To calculate the SES (Simple Exponential Smoothing) forecast for the 3rd week using the given parameters, we can apply the formula for the SES forecast:
\[ F_t = \alpha \cdot X_{t-1} + (1 - \alpha) \cdot F_{t-1} \]
where:
- \( F_t \) is the forecast for the current period
- \( X_{t-1} \) is the actual value of the previous period
- \( F_{t-1} \) is the forecast from the previous period
- \( \alpha \) is the smoothing constant (in this case, \( \alpha = 0.3 \))
Since we do not have an initial forecast \( F_1 \), we can use the actual value of the first week as our starting point for the forecast:
-
Calculate \( F_1 \):
- Assume \( F_1 = X_1 = 5.00 \)
-
Calculate \( F_2 \):
- Actual value for week 1: \( X_1 = 5.00 \)
- Using the formula: \[ F_2 = \alpha \cdot X_1 + (1 - \alpha) \cdot F_1 \] \[ F_2 = 0.3 \cdot 5.00 + 0.7 \cdot 5.00 = 1.5 + 3.5 = 5.00 \]
-
Calculate \( F_3 \):
- Actual value for week 2: \( X_2 = 25.00 \)

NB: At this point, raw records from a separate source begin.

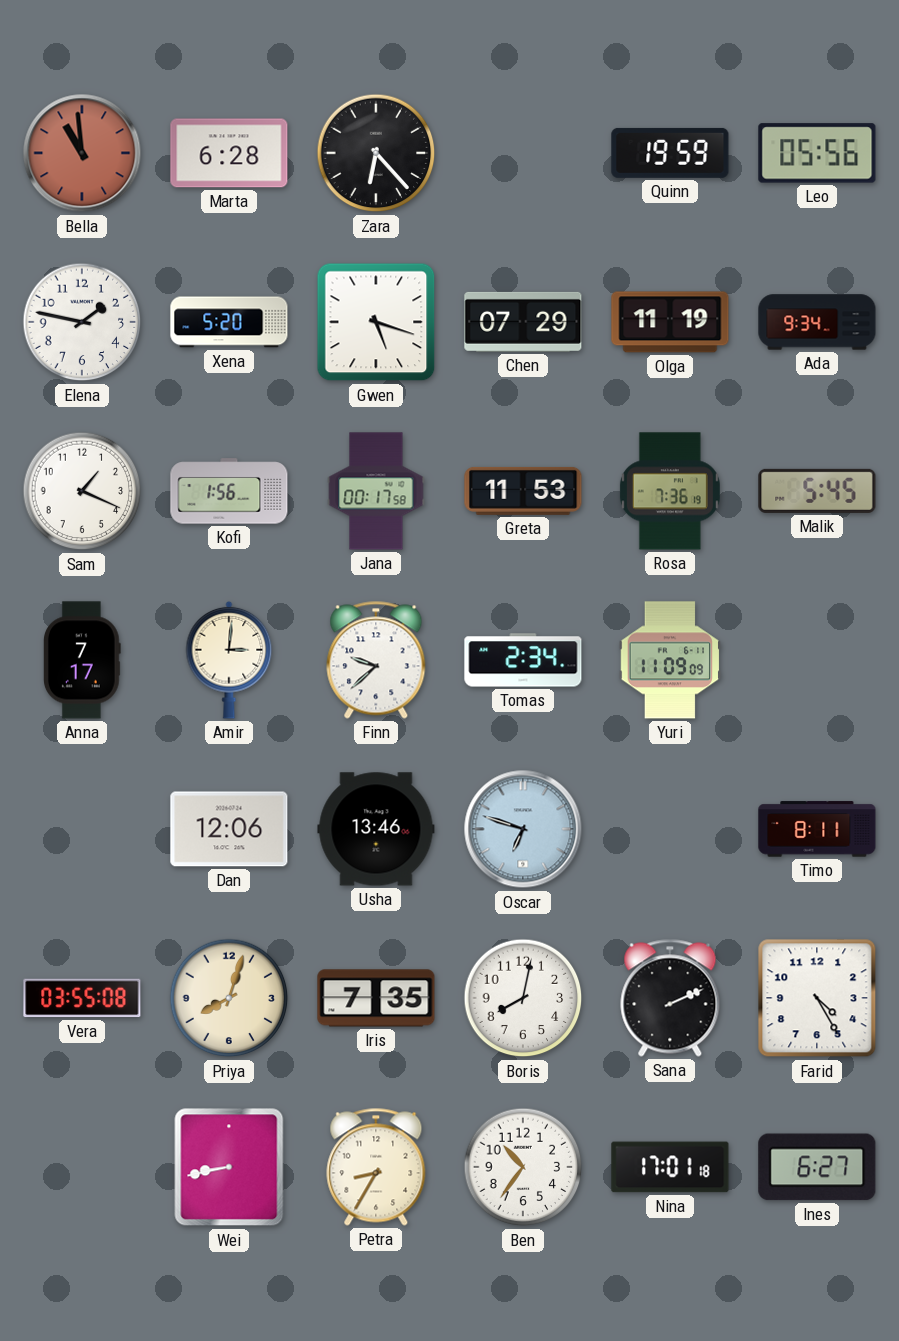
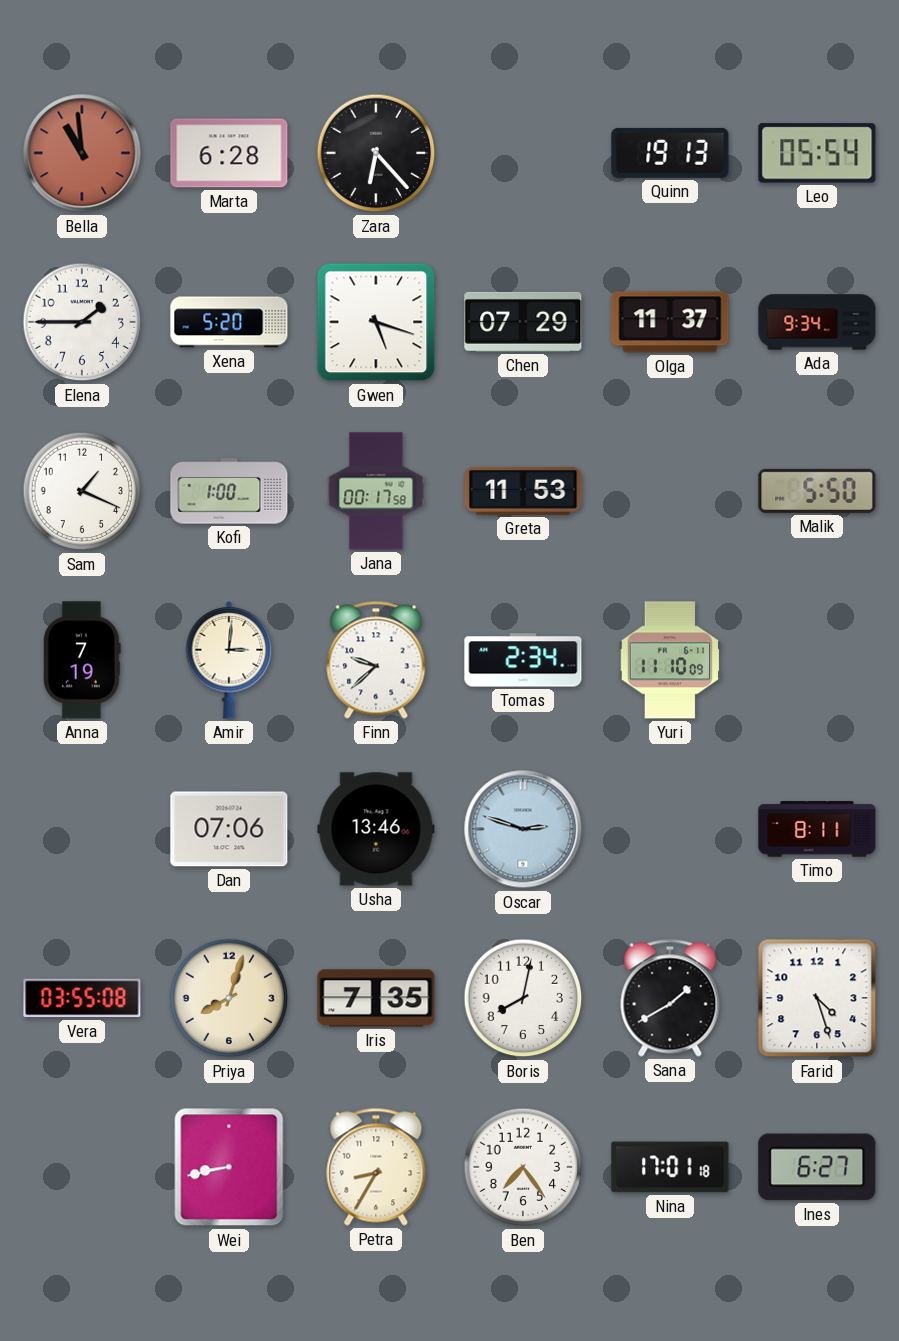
Quinn: 19:59 -> 19:13
Leo: 05:56 -> 05:54
Elena: 1:47 -> 1:45
Olga: 11:19 -> 11:37
Kofi: 1:56 -> 1:00
Rosa: 7:36 -> none
Malik: 5:45 -> 5:50
Anna: 7:17 -> 7:19
Yuri: 11:09 -> 11:10
Dan: 12:06 -> 07:06
Oscar: 6:48 -> 2:48
Sana: 2:11 -> 1:40
Farid: 4:25 -> 4:27
Ben: 10:36 -> 7:24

- Using the formula: \[ F_3 = \alpha \cdot X_2 + (1 - \alpha) \cdot F_2 \] \[ F_3 = 0.3 \cdot 25.00 + 0.7 \cdot 5.00 = 7.5 + 3.5 = 11.0 \]
-
Calculate \( F_4 \):
- Actual value for week 3: \( X_3 = 22.00 \)
- Using the formula: \[ F_4 = \alpha \cdot X_3 + (1 - \alpha) \cdot F_3 \] \[ F_4 = 0.3 \cdot 22.00 + 0.7 \cdot 11.0 = 6.6 + 7.7 = 14.3 \]
Thus, the forecast for the 3rd week \( F_4 \) is 14.3.
The forecast for the 3rd week is: 14.3.